Barack Obama has largely stayed out of the public eye since he turned the presidency over to Donald Trump in January 2017. That’s about to change. The 44th president is set to embark on a nationwide tour aimed at promoting Democratic candidates this November. Before appearing with any specific hopefuls, though, Obama on Friday spoke to the students of the University of Illinois — the largest college in the state where he began his political career. In the few appearances he’s made since leaving office, Obama has spoken in broad terms about the threats facing democracy and what citizens must do to preserve America’s ideals. This wasn’t the case Friday, as Obama took dead aim at the party that gave way to the President Who Must Not Be Named.
“Over the past few decades, the politics of division, and resentment, and paranoia has unfortunately found a home in the Republican party,” Obama said.
"Over the past few decades, the politics of division and resentment and paranoia has unfortunately found a home in the Republican Party." President Obama pic.twitter.com/8GzS938z2c
— Scott Dworkin (@funder) September 7, 2018
Obama zeroed in on how Trump has harnessed these insidious qualities, continuing his practice of refusing to mention the president by name.
“Appealing to tribe, appealing to fear, pitting one group against another, telling people order and security will be restored if it weren’t for those who don’t look like us, that’s an old playbook,” he said. “It’s as old as time. And in a healthy democracy, it doesn’t work.”
He went on to expand on his disappointment with how the Republican party has cowed to the president. “What happened to the Republican Party?” he asked. “Its central organizing principle in foreign policy was the fight against communism, and now they’re cozying up to the former head of the KGB.”
Barack Obama: "What happened to the Republican Party? Its central organizing principle in foreign policy was the fight against Communism, and now they're cozying up to the former head of the KGB." (via ABC) pic.twitter.com/jDxPr0cxdx
— Kyle Griffin (@kylegriffin1) September 7, 2018
“How hard can it be, saying that Nazis are bad?” Obama challenged. “That’s not civility,” he said of those unwilling to criticize the actions of the president. “That’s abdicating your responsibilities.” Nor was Obama satisfied with the recent op-ed penned by an anonymous senior administration official. “The claim that everything will turn out OK because there are people inside the White House who aren’t following the president’s orders, that is not a check,” he said. “I’m being serious. That’s not how our democracy’s supposed to work. These people aren’t elected. They’re not doing us a service by actively promoting 90 percent of the crazy stuff that’s coming out of this White House, and saying, ‘Don’t worry, we’re preventing the other 10 percent.’”
Meanwhile, President Trump told reporters Friday afternoon that he would like Attorney General Jeff Sessions to use the resources of the Justice Department to investigate which senior administration official wrote the op-ed. Earlier this week, Trump attacked Sessions on Twitter for allowing the Justice Department to bring charges against “popular” Republicans when it could endanger their chances of re-election this November.

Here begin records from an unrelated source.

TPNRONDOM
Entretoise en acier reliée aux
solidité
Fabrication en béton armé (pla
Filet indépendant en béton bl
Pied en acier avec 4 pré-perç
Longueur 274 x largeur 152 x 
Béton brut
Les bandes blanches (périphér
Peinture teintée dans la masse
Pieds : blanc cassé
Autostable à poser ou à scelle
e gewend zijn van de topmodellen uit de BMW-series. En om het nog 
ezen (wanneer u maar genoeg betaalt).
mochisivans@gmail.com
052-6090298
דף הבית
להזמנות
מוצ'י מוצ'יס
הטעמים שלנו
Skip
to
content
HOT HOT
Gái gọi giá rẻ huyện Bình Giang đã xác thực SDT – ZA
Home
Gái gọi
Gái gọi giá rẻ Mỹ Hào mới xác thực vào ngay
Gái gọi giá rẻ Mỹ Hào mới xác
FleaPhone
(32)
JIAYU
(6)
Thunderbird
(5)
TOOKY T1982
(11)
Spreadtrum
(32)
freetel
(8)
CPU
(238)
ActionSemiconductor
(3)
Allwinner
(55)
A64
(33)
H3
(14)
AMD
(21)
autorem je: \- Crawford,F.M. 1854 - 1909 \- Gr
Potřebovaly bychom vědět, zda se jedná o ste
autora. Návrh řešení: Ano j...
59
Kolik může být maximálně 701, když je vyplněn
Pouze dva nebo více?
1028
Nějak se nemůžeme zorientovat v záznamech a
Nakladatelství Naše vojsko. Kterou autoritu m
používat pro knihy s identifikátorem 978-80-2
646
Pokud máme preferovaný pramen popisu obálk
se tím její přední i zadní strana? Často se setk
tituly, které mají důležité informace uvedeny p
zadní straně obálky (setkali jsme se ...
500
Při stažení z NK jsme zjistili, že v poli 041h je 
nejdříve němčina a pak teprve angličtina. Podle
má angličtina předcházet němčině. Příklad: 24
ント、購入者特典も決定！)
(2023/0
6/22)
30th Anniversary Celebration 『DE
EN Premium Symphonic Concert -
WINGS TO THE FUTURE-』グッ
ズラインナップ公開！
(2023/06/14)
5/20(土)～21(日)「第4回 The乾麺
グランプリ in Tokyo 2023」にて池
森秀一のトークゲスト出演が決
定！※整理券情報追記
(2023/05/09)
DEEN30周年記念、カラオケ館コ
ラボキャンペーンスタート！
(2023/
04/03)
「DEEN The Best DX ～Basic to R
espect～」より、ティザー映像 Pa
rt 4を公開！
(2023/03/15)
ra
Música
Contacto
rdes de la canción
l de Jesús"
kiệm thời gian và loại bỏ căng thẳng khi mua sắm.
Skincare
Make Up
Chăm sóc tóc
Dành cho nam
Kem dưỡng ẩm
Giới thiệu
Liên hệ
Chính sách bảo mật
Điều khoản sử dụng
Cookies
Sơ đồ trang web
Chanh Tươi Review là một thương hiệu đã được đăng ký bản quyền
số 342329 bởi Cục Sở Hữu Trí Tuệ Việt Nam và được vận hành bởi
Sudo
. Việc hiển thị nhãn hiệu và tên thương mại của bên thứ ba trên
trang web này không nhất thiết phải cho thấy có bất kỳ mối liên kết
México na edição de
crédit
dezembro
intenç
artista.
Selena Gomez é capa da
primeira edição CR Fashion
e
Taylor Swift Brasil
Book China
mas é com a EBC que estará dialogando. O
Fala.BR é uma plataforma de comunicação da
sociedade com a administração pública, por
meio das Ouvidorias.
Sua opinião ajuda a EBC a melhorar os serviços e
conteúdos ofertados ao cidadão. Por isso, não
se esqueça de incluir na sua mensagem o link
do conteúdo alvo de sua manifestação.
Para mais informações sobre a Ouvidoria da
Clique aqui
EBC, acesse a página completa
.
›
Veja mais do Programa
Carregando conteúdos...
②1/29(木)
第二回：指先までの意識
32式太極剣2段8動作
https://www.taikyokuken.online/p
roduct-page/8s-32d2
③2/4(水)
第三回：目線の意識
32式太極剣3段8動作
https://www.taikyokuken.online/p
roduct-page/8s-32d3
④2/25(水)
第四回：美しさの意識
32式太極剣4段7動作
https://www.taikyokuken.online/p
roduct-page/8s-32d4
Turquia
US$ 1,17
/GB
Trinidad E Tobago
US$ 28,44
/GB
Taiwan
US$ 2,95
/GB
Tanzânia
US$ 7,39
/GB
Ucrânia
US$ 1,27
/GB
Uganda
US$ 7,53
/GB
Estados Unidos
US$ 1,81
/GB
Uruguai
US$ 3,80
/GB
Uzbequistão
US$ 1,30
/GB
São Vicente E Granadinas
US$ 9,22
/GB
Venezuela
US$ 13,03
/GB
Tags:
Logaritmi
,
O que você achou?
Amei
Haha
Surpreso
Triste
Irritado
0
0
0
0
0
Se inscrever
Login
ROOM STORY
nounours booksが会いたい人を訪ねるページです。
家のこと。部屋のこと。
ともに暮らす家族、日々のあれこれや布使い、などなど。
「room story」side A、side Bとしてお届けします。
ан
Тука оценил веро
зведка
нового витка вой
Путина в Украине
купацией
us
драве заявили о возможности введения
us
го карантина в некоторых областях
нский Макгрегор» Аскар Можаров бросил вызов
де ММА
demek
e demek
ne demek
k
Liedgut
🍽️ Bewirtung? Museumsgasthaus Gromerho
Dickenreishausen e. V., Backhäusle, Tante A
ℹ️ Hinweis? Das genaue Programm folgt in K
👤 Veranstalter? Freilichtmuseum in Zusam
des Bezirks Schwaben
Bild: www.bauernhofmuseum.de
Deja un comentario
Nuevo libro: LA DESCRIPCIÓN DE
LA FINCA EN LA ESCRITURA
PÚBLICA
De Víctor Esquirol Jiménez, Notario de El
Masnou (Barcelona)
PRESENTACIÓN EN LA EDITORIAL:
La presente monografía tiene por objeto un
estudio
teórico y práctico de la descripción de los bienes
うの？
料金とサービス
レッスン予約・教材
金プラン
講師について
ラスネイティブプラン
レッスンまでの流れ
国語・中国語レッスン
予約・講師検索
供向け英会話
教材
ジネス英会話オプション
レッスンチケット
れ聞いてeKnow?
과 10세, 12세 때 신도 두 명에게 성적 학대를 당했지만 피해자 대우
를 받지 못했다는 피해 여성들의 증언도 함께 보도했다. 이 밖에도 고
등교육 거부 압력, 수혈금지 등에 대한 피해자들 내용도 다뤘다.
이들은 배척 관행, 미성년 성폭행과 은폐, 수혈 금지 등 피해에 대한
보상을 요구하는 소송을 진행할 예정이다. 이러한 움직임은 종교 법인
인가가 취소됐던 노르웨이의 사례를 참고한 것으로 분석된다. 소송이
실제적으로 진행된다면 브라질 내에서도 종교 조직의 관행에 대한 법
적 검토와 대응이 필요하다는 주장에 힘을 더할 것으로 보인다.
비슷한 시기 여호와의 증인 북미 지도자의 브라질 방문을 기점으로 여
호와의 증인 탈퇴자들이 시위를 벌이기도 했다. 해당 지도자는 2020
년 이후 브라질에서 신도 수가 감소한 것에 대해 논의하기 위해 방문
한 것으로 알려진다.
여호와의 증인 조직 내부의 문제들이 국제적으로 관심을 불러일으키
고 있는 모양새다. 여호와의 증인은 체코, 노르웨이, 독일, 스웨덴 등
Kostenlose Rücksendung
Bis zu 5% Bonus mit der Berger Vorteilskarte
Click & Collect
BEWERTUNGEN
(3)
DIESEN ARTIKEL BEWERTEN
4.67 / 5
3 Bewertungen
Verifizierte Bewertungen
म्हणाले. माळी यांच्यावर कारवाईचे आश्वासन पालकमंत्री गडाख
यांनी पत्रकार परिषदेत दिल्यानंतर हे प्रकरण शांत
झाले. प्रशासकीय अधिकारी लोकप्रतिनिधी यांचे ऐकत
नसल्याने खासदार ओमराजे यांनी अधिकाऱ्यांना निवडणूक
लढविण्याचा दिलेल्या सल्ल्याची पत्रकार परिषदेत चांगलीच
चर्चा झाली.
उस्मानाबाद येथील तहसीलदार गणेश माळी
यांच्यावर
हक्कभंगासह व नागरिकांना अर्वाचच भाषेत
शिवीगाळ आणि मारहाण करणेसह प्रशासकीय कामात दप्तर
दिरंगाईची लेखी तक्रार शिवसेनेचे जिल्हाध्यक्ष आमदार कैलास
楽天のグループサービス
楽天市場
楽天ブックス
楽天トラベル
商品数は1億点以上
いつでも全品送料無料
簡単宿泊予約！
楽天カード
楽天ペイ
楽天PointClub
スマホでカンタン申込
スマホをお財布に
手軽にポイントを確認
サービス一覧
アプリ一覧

Obama noted that publicly condemning this kind of behavior should not be a partisan issue.
Barack Obama: "It should not be a partisan issue to say that we do not pressure the attorney general or the FBI to use the criminal justice system as a cudgel to punish our political opponents." (via ABC) pic.twitter.com/cXHCCFBfJj
— Kyle Griffin (@kylegriffin1) September 7, 2018
In the end, the speech was Obama’s most pointed critique yet of how Trump and his enablers have perverted the most basic functions of government. He criticized the handling of Hurricane Maria. (“One of those functions [of government] is making sure 3,000 Americans don’t die during a hurricane and in its aftermath.”) He criticized the lack of diversity in the upper rungs of the government. (“We need more women in charge.”) He criticized how those in charge have conned the American people into thinking they’re acting on their behalf. (“They’ll promise to fight for the little guy even as they cater to the wealthiest and most powerful.”)
As is usually the case, however, Obama’s overarching message on Friday was one of activism and engagement. Because the stakes are so high at this particular moment in America’s history, concerned citizens can’t afford to sit on the sidelines. “When there’s a vacuum in our democracy, when we don’t vote, when we take our basic rights and freedoms for granted, when we turn away and stop paying attention and stop engaging and stop believing, the politics of fear and resentment and retrenchment takes hold.”
As he did when he was first campaigning for the presidency over a decade ago, Obama preached the need for Americans to hold onto hope, as well as to the belief that the people have the power to bat back any threat to democracy, even one as large as Trump. It’s just a matter of exercising it. “The biggest threat to our democracy is indifference,” Obama said. “The biggest threat to our democracy is cynicism.”